(Stored records)
+++

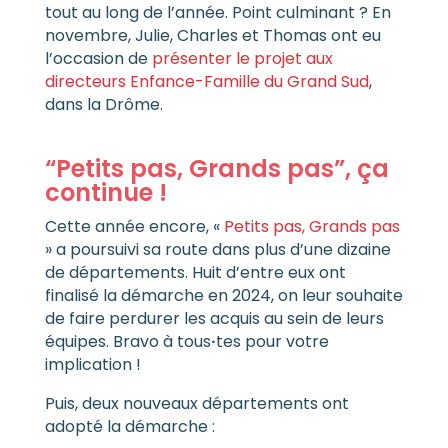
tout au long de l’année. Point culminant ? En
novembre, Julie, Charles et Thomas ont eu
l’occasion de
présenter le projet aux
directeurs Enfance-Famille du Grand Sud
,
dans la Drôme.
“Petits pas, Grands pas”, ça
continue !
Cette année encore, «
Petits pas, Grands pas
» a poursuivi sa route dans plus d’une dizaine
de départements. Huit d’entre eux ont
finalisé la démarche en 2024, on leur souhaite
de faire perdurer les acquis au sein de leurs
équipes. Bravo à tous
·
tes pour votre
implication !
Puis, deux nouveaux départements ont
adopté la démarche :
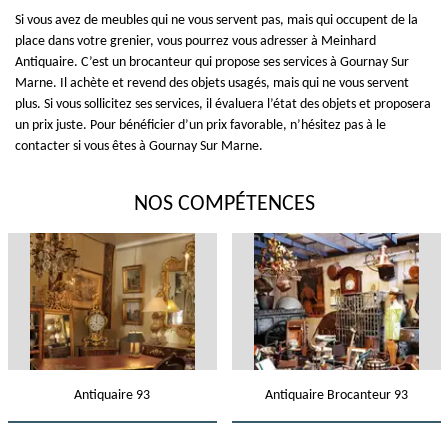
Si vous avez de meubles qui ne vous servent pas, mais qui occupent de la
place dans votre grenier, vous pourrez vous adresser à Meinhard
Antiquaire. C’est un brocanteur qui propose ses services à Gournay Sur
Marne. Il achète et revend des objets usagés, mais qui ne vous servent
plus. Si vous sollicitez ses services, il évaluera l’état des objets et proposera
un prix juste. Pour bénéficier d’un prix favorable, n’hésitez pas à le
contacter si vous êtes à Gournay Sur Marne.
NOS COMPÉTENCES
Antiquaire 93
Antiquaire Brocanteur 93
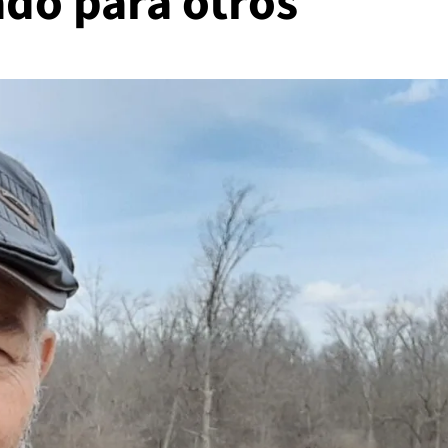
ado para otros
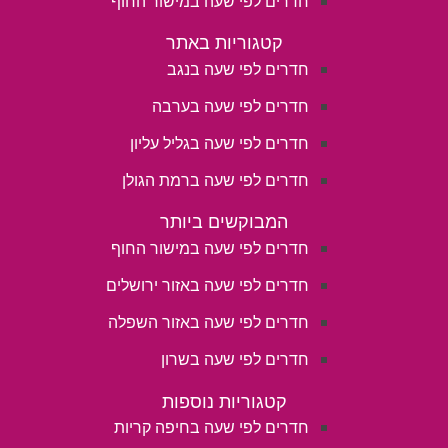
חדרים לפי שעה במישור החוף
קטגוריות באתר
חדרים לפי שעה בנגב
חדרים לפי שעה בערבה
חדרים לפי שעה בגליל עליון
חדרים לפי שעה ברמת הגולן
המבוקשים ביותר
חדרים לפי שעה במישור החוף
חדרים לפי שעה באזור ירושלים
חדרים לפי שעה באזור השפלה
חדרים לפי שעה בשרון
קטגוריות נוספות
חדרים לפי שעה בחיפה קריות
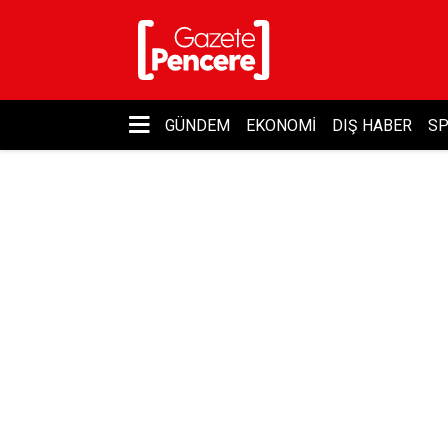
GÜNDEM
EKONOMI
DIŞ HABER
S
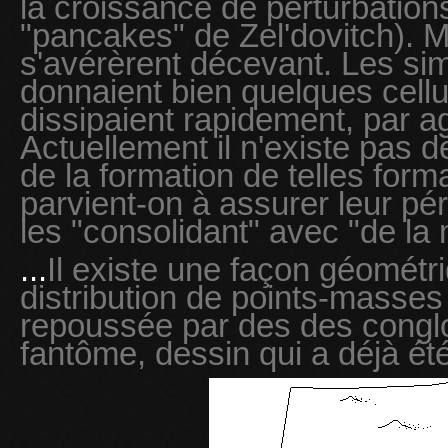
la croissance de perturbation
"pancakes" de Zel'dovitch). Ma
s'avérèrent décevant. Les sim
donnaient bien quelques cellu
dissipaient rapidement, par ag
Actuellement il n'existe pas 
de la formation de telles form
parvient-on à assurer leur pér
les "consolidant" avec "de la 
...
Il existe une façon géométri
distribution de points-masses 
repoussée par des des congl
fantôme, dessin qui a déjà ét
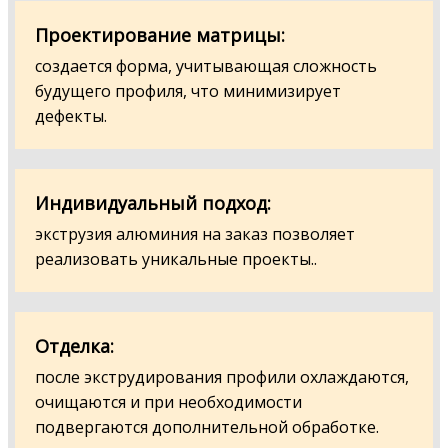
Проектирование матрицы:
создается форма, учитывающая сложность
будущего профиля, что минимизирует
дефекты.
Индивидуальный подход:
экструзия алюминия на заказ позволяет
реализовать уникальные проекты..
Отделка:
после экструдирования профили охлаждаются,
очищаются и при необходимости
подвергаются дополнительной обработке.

+++

_TASK BRIEF_: Search the records above for the string "mais". Report each line that has it.

_REPLY TO THE EXERCISE_:
Si vous avez de meubles qui ne vous servent pas, mais qui occupent de la
Marne. Il achète et revend des objets usagés, mais qui ne vous servent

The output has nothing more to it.